Nomes comuns:
Erva-bastarda; erva-pessegueira;
mal-casada
Polygonum lapathifolium |
Polygonum lapathifolium pertence à família Polygonaceae e posso
dizer que esta é uma das mais complexas em termos de taxonomia. Mas, afinal,
não é o que ultimamente se tem dito da maioria das famílias e géneros botânicos?
As plantas apresentam características tão variadas e complexas
que se torna cada vez mais difícil decidir a melhor forma de as agrupar. A classificação dos seres
vivos, conhecida como taxonomia, teve as suas origens na Antiga Grécia. Foi
reformulada e vestida de novo há quase 300 anos, quando Linnaeus desenvolveu o
sistema de nomenclatura binominal. Este sistema ainda hoje é utilizado, apesar
das profundas transformações que, entretanto, sofreu. Os microscópios
eletrónicos permitem que os cientistas observem os organismos com detalhe muito
maior e o sequenciação de todos os genomas permite que se façam distinções mais
exatas entre organismos intimamente relacionados.
A classificação antiga
baseou-se essencialmente em critérios morfológicos mas o desenvolvimento das
técnicas de ADN revelam grande quantidade de informações sobre a semelhança e
relação entre os organismos que, em muitos casos, podem ir contra a classificação
morfológica tradicional. Infelizmente, a tecnologia de ADN ainda é muito cara e
demorada.
Os desenvolvimentos tecnológicos e científicos nos últimos 50
anos também mudaram o foco de biólogos. Linnaeus acreditava que as espécies
faziam parte do plano de criação divina (ainda não existia a teoria da evolução
e da seleção natural desenvolvida por Charles Darwin) mas os cientistas de hoje
querem entender a natureza da vida e o processo da evolução e baseiam-se no
princípio da ascendência comum.
Sabemos hoje que Linnaeus subestimou o número de plantas da
Terra. Posteriormente mais e mais espécies foram sendo descritas em jornais e
publicações. Na ignorância do trabalho uns dos outros, por vezes, as mesmas
espécies acabaram sendo descritas e registadas com nomes diferentes por dois ou
mais autores, gerando uma confusão que chegou aos dias de hoje. Essa é apenas
uma das razões que contribui para a listas de sinónimos bastante extensas de
algumas espécies.
A verdade é que nem todos os problemas vêm do passado. Apesar
dos novos e sofisticados meios que podem ser postos ao dispor dos cientistas
faltam, muitas vezes, os fundos que sustentem e possibilitem as investigações.
Outro problema é a falta de consenso que resulta da escolha dos caracteres para análise que, sendo múltiplos, nem sempre são coincidentes, cada cientista tendo
a sua própria opinião sobre quais são os fundamentais, pelo que
as conclusões também resultam diferentes. Todos concordam que é preciso
aperfeiçoar os sistemas de classificação mas, perante a grandeza da tarefa, o consenso
não será fácil de conseguir, a breve prazo.
Polygonum lapathifolium |
A família Polygonaceae inclui de 43 a 55 géneros, abrangendo de
1100 a 1200 espécies que ocorrem numa grande variedade de habitats situados
maioritariamente em zonas temperadas do hemisfério norte com algumas espécies
em regiões tropicais e subtropicais.
Os membros de Polygonaceae são morfologicamente muito variados. Desde que a família foi reconhecida por Jussieu em 1789 a taxonomia de Polygonaceae tem sido continuamente revista. Em causa estão, sobretudo, a circunscrição de subfamílias, tribos e géneros. Muito resumidamente, numa das mais recentes revisões, esta família foi dividida em duas subfamílias, Eriogonoideae e Polygonoideae.

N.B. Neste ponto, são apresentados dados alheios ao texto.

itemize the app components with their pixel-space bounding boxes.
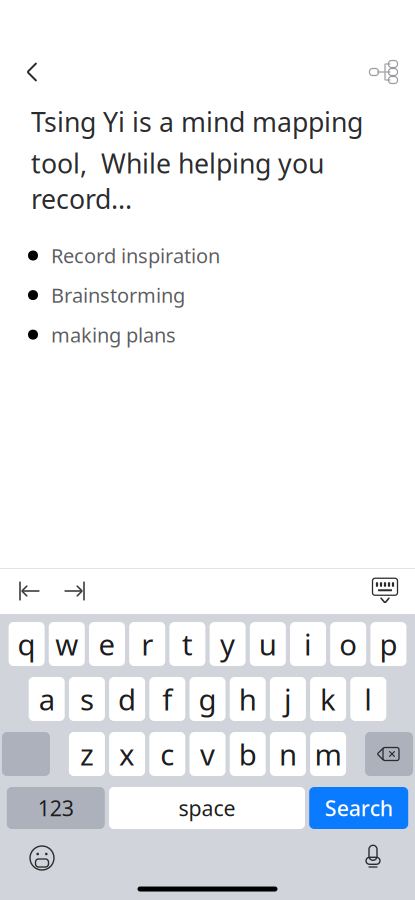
- staticText: o: [339, 624, 357, 664]
- button[interactable]: Back: [10, 50, 54, 94]
- button[interactable]: l: [350, 677, 386, 721]
- staticText: space: [178, 794, 236, 822]
- staticText: j: [284, 680, 292, 718]
- button[interactable]: e: [89, 622, 125, 666]
- staticText: l: [364, 680, 372, 718]
- button[interactable]: 123: [7, 787, 105, 829]
- staticText: a: [39, 680, 55, 718]
- staticText: tool, While helping you record...: [31, 145, 324, 216]
- button[interactable]: m: [310, 732, 346, 776]
- staticText: m: [315, 734, 342, 774]
- button[interactable]: j: [270, 677, 306, 721]
- button[interactable]: Dictate: [351, 838, 395, 878]
- staticText: Brainstorming: [51, 282, 185, 308]
- button[interactable]: Move to end: [52, 569, 96, 613]
- button[interactable]: h: [230, 677, 266, 721]
- staticText: e: [98, 624, 116, 664]
- staticText: y: [220, 624, 235, 664]
- staticText: h: [239, 680, 257, 718]
- staticText: x: [119, 734, 135, 774]
- staticText: w: [55, 624, 78, 664]
- button[interactable]: q: [9, 622, 45, 666]
- button[interactable]: v: [190, 732, 226, 776]
- staticText: g: [198, 680, 216, 718]
- staticText: i: [304, 624, 312, 664]
- button[interactable]: x: [109, 732, 145, 776]
- button[interactable]: t: [169, 622, 205, 666]
- button[interactable]: r: [129, 622, 165, 666]
- staticText: t: [182, 624, 193, 664]
- staticText: Record inspiration: [51, 242, 220, 269]
- button[interactable]: Search: [309, 787, 408, 829]
- button[interactable]: Move to start: [8, 569, 52, 613]
- button[interactable]: Delete: [365, 732, 413, 776]
- staticText: Tsing Yi is a mind mapping: [31, 104, 363, 139]
- button[interactable]: c: [149, 732, 185, 776]
- button[interactable]: s: [69, 677, 105, 721]
- staticText: f: [162, 680, 172, 718]
- button[interactable]: w: [49, 622, 85, 666]
- button[interactable]: n: [270, 732, 306, 776]
- staticText: s: [80, 680, 94, 718]
- button[interactable]: Emoji: [20, 838, 64, 878]
- staticText: z: [80, 734, 94, 774]
- staticText: r: [141, 624, 153, 664]
- button[interactable]: f: [149, 677, 185, 721]
- button[interactable]: Mind map: [361, 50, 405, 94]
- button[interactable]: u: [250, 622, 286, 666]
- button[interactable]: o: [330, 622, 366, 666]
- staticText: making plans: [51, 321, 176, 348]
- staticText: 123: [38, 794, 74, 822]
- button[interactable]: space: [109, 787, 305, 829]
- staticText: n: [279, 734, 297, 774]
- staticText: u: [259, 624, 277, 664]
- button[interactable]: g: [190, 677, 226, 721]
- button[interactable]: Hide keyboard: [363, 569, 407, 613]
- button[interactable]: d: [109, 677, 145, 721]
- staticText: d: [118, 680, 136, 718]
- button[interactable]: z: [69, 732, 105, 776]
- staticText: k: [320, 680, 336, 718]
- button[interactable]: b: [230, 732, 266, 776]
- staticText: p: [379, 624, 397, 664]
- staticText: Search: [325, 794, 393, 822]
- button[interactable]: i: [290, 622, 326, 666]
- button[interactable]: p: [370, 622, 406, 666]
- staticText: v: [200, 734, 215, 774]
- staticText: c: [160, 734, 174, 774]
- button[interactable]: k: [310, 677, 346, 721]
- staticText: q: [18, 624, 36, 664]
- button[interactable]: a: [29, 677, 65, 721]
- staticText: b: [239, 734, 257, 774]
- button[interactable]: Shift: [2, 732, 50, 776]
- button[interactable]: y: [210, 622, 246, 666]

Os membros de Polygonaceae são morfologicamente muito variados. Desde que a família foi reconhecida por Jussieu em 1789 a taxonomia de Polygonaceae tem sido continuamente revista. Em causa estão, sobretudo, a circunscrição de subfamílias, tribos e géneros. Muito resumidamente, numa das mais recentes revisões, esta família foi dividida em duas subfamílias, Eriogonoideae e Polygonoideae.

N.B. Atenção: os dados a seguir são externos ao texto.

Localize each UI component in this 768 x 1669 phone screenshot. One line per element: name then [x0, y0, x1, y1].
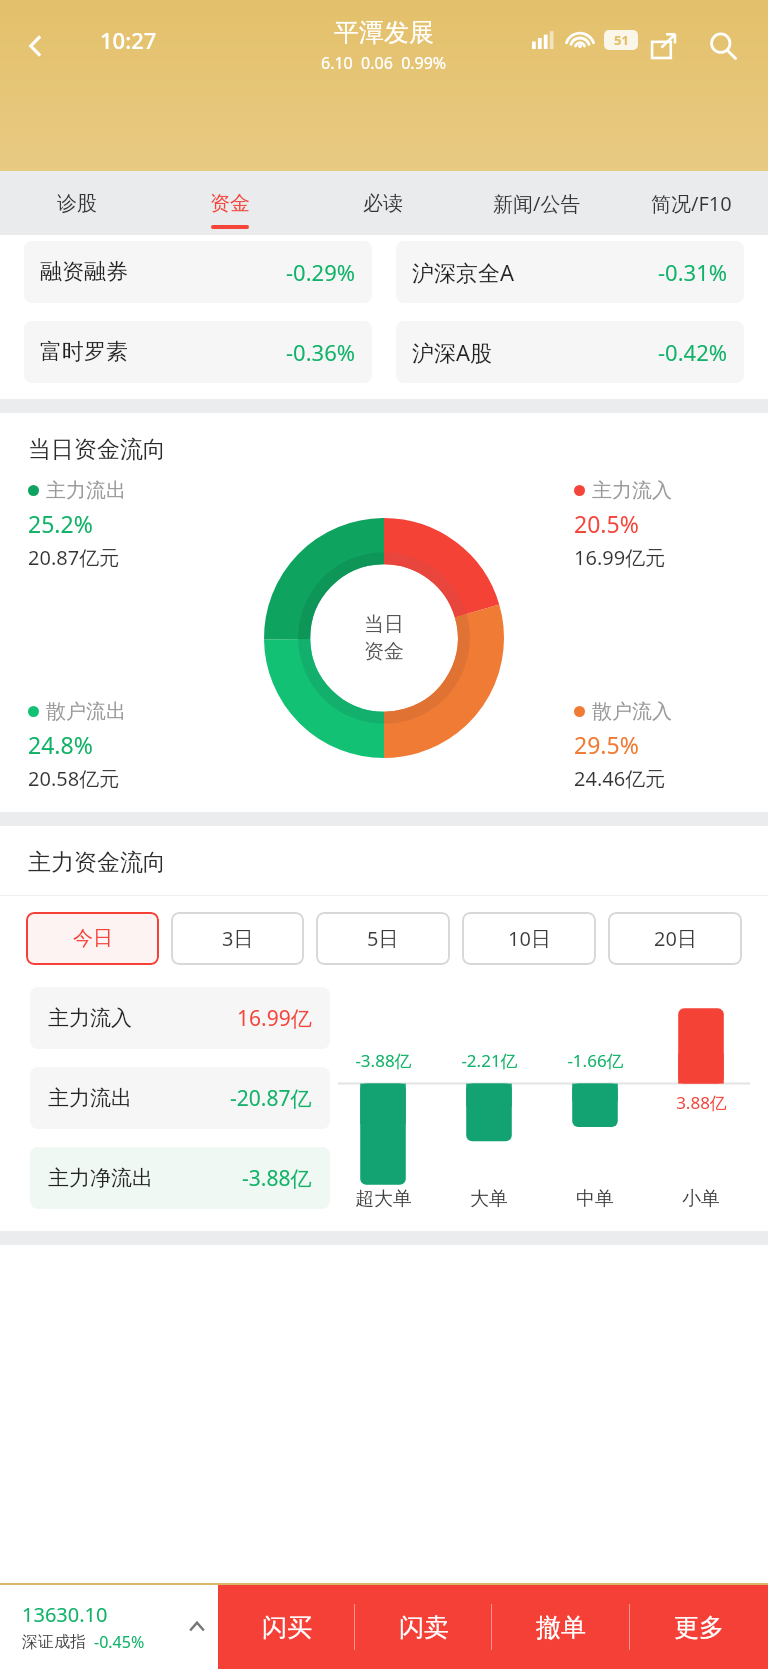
staticText: 平潭发展 [334, 17, 434, 48]
staticText: 20.87亿元 [28, 544, 120, 571]
staticText: 24.8% [28, 729, 93, 760]
button[interactable]: Back [8, 18, 64, 74]
button[interactable]: 简况/F10 [614, 171, 768, 235]
button[interactable]: 13630.10 [0, 1585, 218, 1669]
button[interactable]: 沪深京全A [396, 241, 744, 303]
button[interactable]: 闪买 [218, 1585, 355, 1669]
staticText: 资金 [364, 639, 404, 664]
staticText: 中单 [576, 1187, 614, 1211]
button[interactable]: 沪深A股 [396, 321, 744, 383]
staticText: 简况/F10 [651, 190, 732, 217]
staticText: -3.88亿 [242, 1164, 312, 1193]
staticText: 20.5% [574, 508, 639, 539]
staticText: 13630.10 [22, 1601, 108, 1628]
staticText: 沪深京全A [412, 257, 515, 287]
staticText: 6.10 0.06 0.99% [321, 52, 447, 74]
staticText: 资金 [210, 191, 250, 216]
button[interactable]: 必读 [306, 171, 460, 235]
staticText: 当日 [364, 612, 404, 637]
staticText: 散户流入 [592, 699, 672, 724]
staticText: 超大单 [355, 1187, 412, 1211]
staticText: 29.5% [574, 729, 639, 760]
button[interactable]: 5日 [316, 912, 450, 965]
staticText: 25.2% [28, 508, 93, 539]
staticText: 20日 [654, 925, 697, 952]
staticText: 融资融券 [40, 258, 128, 286]
staticText: 主力流出 [46, 478, 126, 503]
button[interactable]: 资金 [153, 171, 306, 235]
staticText: -0.45% [94, 1631, 145, 1653]
staticText: 小单 [682, 1187, 720, 1211]
staticText: 51 [614, 31, 629, 49]
staticText: 20.58亿元 [28, 765, 120, 792]
staticText: 沪深A股 [412, 337, 493, 367]
button[interactable]: 诊股 [0, 171, 153, 235]
staticText: 主力流入 [48, 1005, 132, 1031]
button[interactable]: 新闻/公告 [460, 171, 614, 235]
staticText: 16.99亿 [237, 1004, 312, 1033]
button[interactable]: 融资融券 [24, 241, 372, 303]
staticText: 24.46亿元 [574, 765, 666, 792]
button[interactable]: 主力流出 [30, 1067, 330, 1129]
button[interactable]: 3日 [171, 912, 304, 965]
button[interactable]: 闪卖 [355, 1585, 492, 1669]
staticText: -20.87亿 [230, 1084, 312, 1113]
staticText: 更多 [674, 1612, 724, 1643]
staticText: 主力流入 [592, 478, 672, 503]
staticText: 富时罗素 [40, 338, 128, 366]
staticText: 主力流出 [48, 1085, 132, 1111]
staticText: -0.36% [286, 337, 356, 367]
staticText: -3.88亿 [355, 1049, 412, 1072]
button[interactable]: 更多 [630, 1585, 768, 1669]
button[interactable]: 撤单 [492, 1585, 630, 1669]
button[interactable]: 富时罗素 [24, 321, 372, 383]
staticText: 深证成指 [22, 1632, 86, 1652]
staticText: 闪卖 [399, 1612, 449, 1643]
staticText: 撤单 [536, 1612, 586, 1643]
staticText: 10日 [508, 925, 551, 952]
staticText: 当日资金流向 [28, 435, 166, 464]
staticText: 闪买 [262, 1612, 312, 1643]
staticText: 3日 [222, 925, 254, 952]
staticText: -0.42% [658, 337, 728, 367]
staticText: 主力资金流向 [28, 848, 166, 877]
button[interactable]: 今日 [26, 912, 159, 965]
staticText: 今日 [73, 926, 113, 951]
staticText: 主力净流出 [48, 1165, 153, 1191]
staticText: 散户流出 [46, 699, 126, 724]
button[interactable]: Share [638, 21, 688, 71]
button[interactable]: Search [698, 21, 748, 71]
staticText: -0.31% [658, 257, 728, 287]
staticText: 10:27 [100, 25, 157, 55]
staticText: 3.88亿 [676, 1091, 727, 1114]
staticText: -1.66亿 [567, 1049, 624, 1072]
staticText: 新闻/公告 [493, 190, 581, 217]
staticText: 大单 [470, 1187, 508, 1211]
staticText: 诊股 [57, 191, 97, 216]
button[interactable]: 20日 [608, 912, 742, 965]
button[interactable]: 10日 [462, 912, 596, 965]
staticText: -0.29% [286, 257, 356, 287]
staticText: 16.99亿元 [574, 544, 666, 571]
staticText: 必读 [363, 191, 403, 216]
staticText: 5日 [367, 925, 399, 952]
staticText: -2.21亿 [461, 1049, 518, 1072]
button[interactable]: 主力净流出 [30, 1147, 330, 1209]
button[interactable]: 主力流入 [30, 987, 330, 1049]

Polygonum, grupo a que pertence a espécie em questão no "post" de hoje, Polygonum lapathifolium, é o género mais alargado da subfamília Polygonoideae.

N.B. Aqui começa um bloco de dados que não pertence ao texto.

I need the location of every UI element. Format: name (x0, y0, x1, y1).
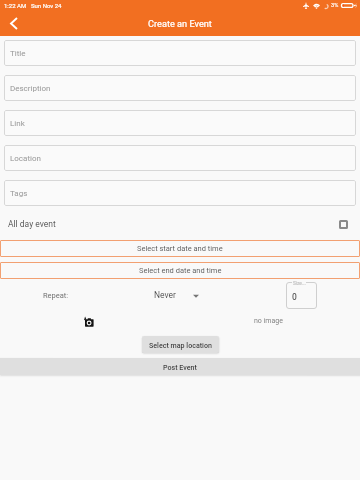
button[interactable]: Back (0, 11, 26, 36)
staticText: 1:22 AM (4, 2, 27, 9)
staticText: All day event (8, 219, 56, 229)
staticText: 3% (331, 2, 339, 9)
button[interactable]: Never (154, 290, 199, 300)
staticText: Size... (293, 281, 306, 287)
staticText: 0 (292, 292, 297, 302)
button[interactable]: Take photo (78, 310, 98, 330)
button[interactable]: Location (4, 145, 356, 171)
button[interactable]: Select end date and time (0, 262, 360, 279)
staticText: Repeat: (43, 291, 69, 300)
button[interactable]: Title (4, 40, 356, 66)
staticText: Create an Event (148, 18, 212, 29)
staticText: Post Event (163, 363, 197, 371)
button[interactable]: Tags (4, 180, 356, 206)
staticText: Description (10, 84, 51, 93)
button[interactable]: All day event checkbox (339, 220, 348, 229)
staticText: Title (10, 49, 26, 58)
button[interactable]: 0 (286, 282, 317, 309)
button[interactable]: Post Event (0, 358, 360, 375)
button[interactable]: Link (4, 110, 356, 136)
staticText: Select map location (149, 341, 212, 349)
staticText: Location (10, 154, 41, 163)
staticText: Sun Nov 24 (31, 2, 62, 9)
staticText: Select end date and time (139, 266, 222, 275)
button[interactable]: Select map location (142, 336, 219, 353)
staticText: Tags (10, 189, 28, 198)
button[interactable]: Select start date and time (0, 240, 360, 257)
staticText: no image (254, 317, 283, 325)
staticText: Never (154, 290, 176, 300)
staticText: Link (10, 119, 25, 128)
staticText: Select start date and time (137, 244, 223, 253)
button[interactable]: Description (4, 75, 356, 101)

Linnaeus estabeleceu o género Polygonum em 1754 como uma unidade heterogénea e alargada, nela incluindo diversas espécies não relacionadas e que não sabia onde mais poderia colocar. Desde logo, Polygonum passou a ser considerado um dos grupos mais problemáticos e a
representar um grande desafio para os taxonomistas.
Não cabe aqui a resenha das diferentes interpretações e consequentes alterações que Polygonum sofreu ao longo da sua história, em que foi subdivido em números
variáveis de seções e subseções, desmembrado em diferentes géneros e tratado
como tribo Polygoneae.
Em "sentido amplo", Polygonum compõe-se presentemente
de grupos mais pequenos de "sentido restrito", situação confirmada por estudos moleculares
recentes.
Dentro do sentido amplo de Polygonum incluem-se vários géneros sendo que um deles é o género Polygonum (em sentido restrito) e também o género Persicaria, entre outros. Menciono aqui o género Persicaria (descrito por Miller em 1754) porque a espécie Polygonum lapathifolium é incluída nesse género por alguns botânicos/sistemas e classificada como Persicaria lapathifolia.
O género Persicaria é mais um pomo de discórdia, sendo considerado por alguns como parte de Polygonum (no sentido amplo) ou sinónimo de Polygonum (no sentido restrito) e por outros, como género de direito próprio, fazendo parte da tribo Persicarieae. Todo o historial é, na realidade, muito complicado.
Dentro do sentido amplo de Polygonum incluem-se vários géneros sendo que um deles é o género Polygonum (em sentido restrito) e também o género Persicaria, entre outros. Menciono aqui o género Persicaria (descrito por Miller em 1754) porque a espécie Polygonum lapathifolium é incluída nesse género por alguns botânicos/sistemas e classificada como Persicaria lapathifolia.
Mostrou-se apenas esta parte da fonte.